Нетронутой огнём того пожара в их деревне осталась одна единственная кургузая хата бабы Матрёны, по-уличному - Матруси, о которой по деревне ходили недобрые слухи. Поговаривали, что она мало того, что ведьма - гадает на картах, так ещё и раненого молодого немчонка выхаживала - притащила на себе из соседнего леса после того, как закончился скорый бой поредевшего немецкого батальона с засевшими в лесу партизанами. Когда бабы прознали, что Матруся просит молока от единственной на три окрестные деревни коровы вовсе не для советского солдата, чуть не устроили самосуд. Собравшись возле Матрусиной хаты, они колотили кулаками в хлипкие стены и требовали отдать им немчонка-вражину. Матруся, приоткрыв дверь, сначала пыталась донести до баб, что раненый немчонок совсем молодой, дитё. А потом, поняв, что соседки настроены серьёзно, распахнула дверь настежь, отошла и, уперев руки в худую поясницу, медленно проговорила:

- Ну, давайте, заходите. Давите его. Только помните, что и ваши дети у какой-нибудь немецкой бабы вот так же могут лежать.

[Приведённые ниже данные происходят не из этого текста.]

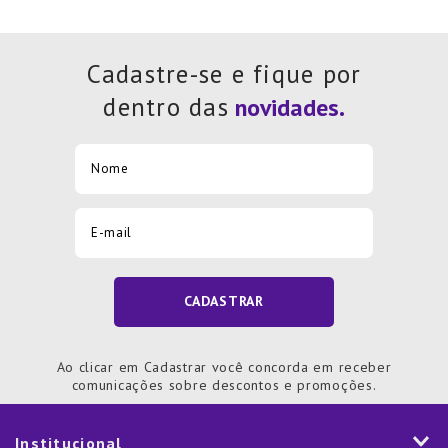
Cadastre-se e fique por
dentro das
CADASTRAR
Ao clicar em Cadastrar você concorda em receber
comunicações sobre descontos e promoções.
Institucional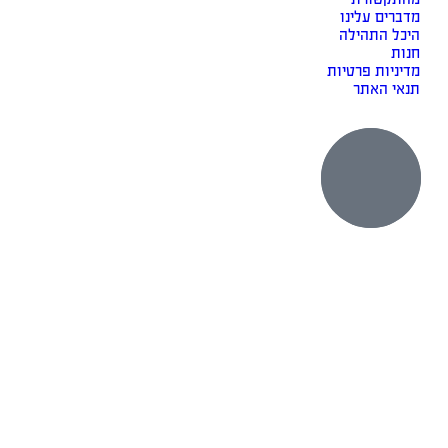
מדברים עלינו
היכל התהילה
חנות
מדיניות פרטיות
תנאי האתר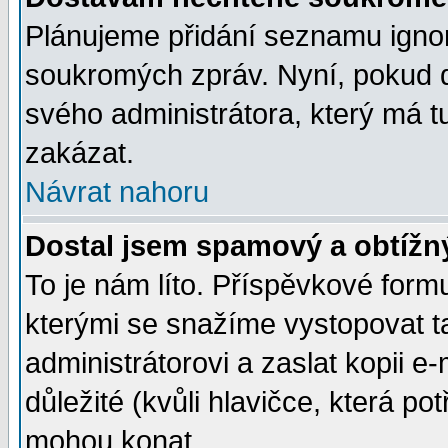
Plánujeme přidání seznamu ignor
soukromých zpráv. Nyní, pokud d
svého administrátora, který má t
zakázat.
Návrat nahoru
Dostal jsem spamový a obtížný
To je nám líto. Příspěvkové for
kterými se snažíme vystopovat t
administrátorovi a zaslat kopii e-m
důležité (kvůli hlavičce, která p
mohou konat.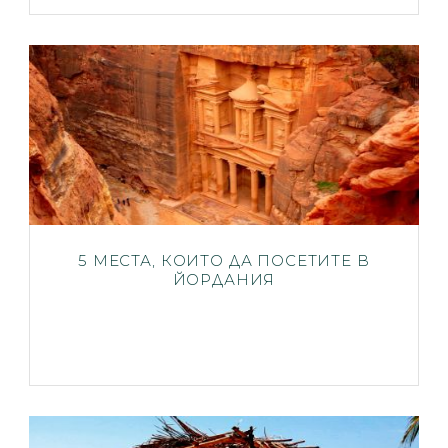
5 МЕСТА, КОИТО ДА ПОСЕТИТЕ В
ЙОРДАНИЯ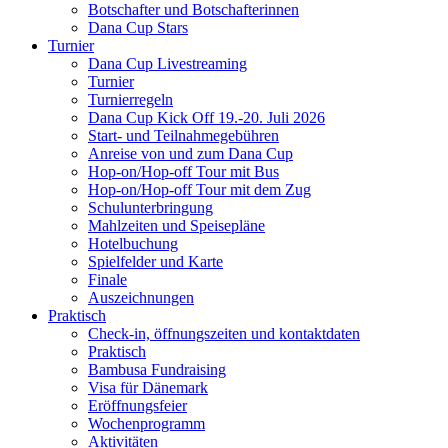
Botschafter und Botschafterinnen
Dana Cup Stars
Turnier
Dana Cup Livestreaming
Turnier
Turnierregeln
Dana Cup Kick Off 19.-20. Juli 2026
Start- und Teilnahmegebühren
Anreise von und zum Dana Cup
Hop-on/Hop-off Tour mit Bus
Hop-on/Hop-off Tour mit dem Zug
Schulunterbringung
Mahlzeiten und Speisepläne
Hotelbuchung
Spielfelder und Karte
Finale
Auszeichnungen
Praktisch
Check-in, öffnungszeiten und kontaktdaten
Praktisch
Bambusa Fundraising
Visa für Dänemark
Eröffnungsfeier
Wochenprogramm
Aktivitäten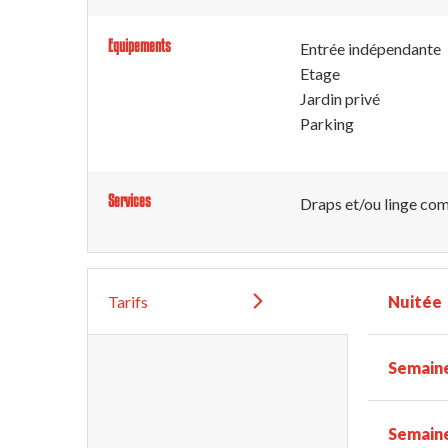
Equipements
Entrée indépendante
Etage
Jardin privé
Parking
Services
Draps et/ou linge com
Tarifs
Nuitée
Semaine
Semain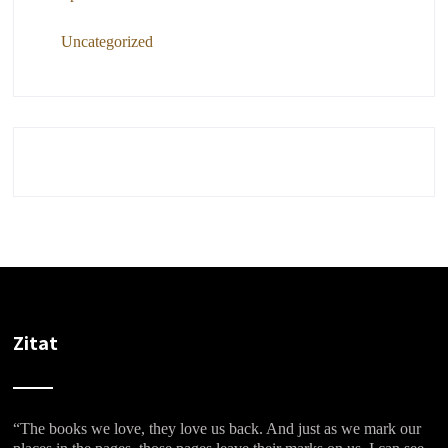
Uncategorized
Zitat
“The books we love, they love us back. And just as we mark our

Неожиданно обернувшись на моментально притихших баб и оглядев всю толпу, Матруся ткнула чёрным заскорузлым пальцем в тётку Стасю:

- Ты, Стася, давно похоронную получила на старшего? А мужик твой где? Погодь-ка, приползёшь ко мне ещё. И ты, Верка, - она перевела взгляд на другую женщину, - не будешь знать, куда кидаться, когда безногого привезут твоего.

Матруся закрыла хату. В гробовой тишине тонким голосом выла Стася, скомкав грязный передник и засунув его в рот. Бабы, не проронив больше ни слова, разбрелись по своим землянкам и наскоро слепленным буданам.

 

Тётка Стася встала, зажгла керосинку. В изножье кровати заворочалась Васеня, протяжно мяукнула. Стася попила воды из гнутой алюминиевой кружки и села на лавку, под закопчённого Николая Угодника. Минуту подумав, она вытащила из-за иконы скрученные в трубочку грязно-серые бумажки, развернула и поднесла поближе к трепыхающемуся тоненькому огоньку. «Уважаемая Анастасия Павловна! С великим прискорбием сообщаем Вам, что Ваш муж... Игнатий Васильевич пал смертью храбрых в бою под...» Дальше тётка Стася прочитать не могла - чернильные строчки расплылись под каплями её слёз ещё тогда, в сорок третьем. Дрожащими руками она разгладила похоронку, прижала к щеке, закрыла глаза. Посидев так немного, взяла другую бумажку - текст был точно таким же за исключением имени: в строчке «Имя и имя по отцу» стояло «Пётр Игнатиевич». Третий тоненький листочек был совсем свежим. В нём значилось, что «...сын Алексей Игнатиевич пропал без вести в 1945 году в бою за Берлин». Алёшку призвали, как только ему стукнуло восемнадцать, и вот...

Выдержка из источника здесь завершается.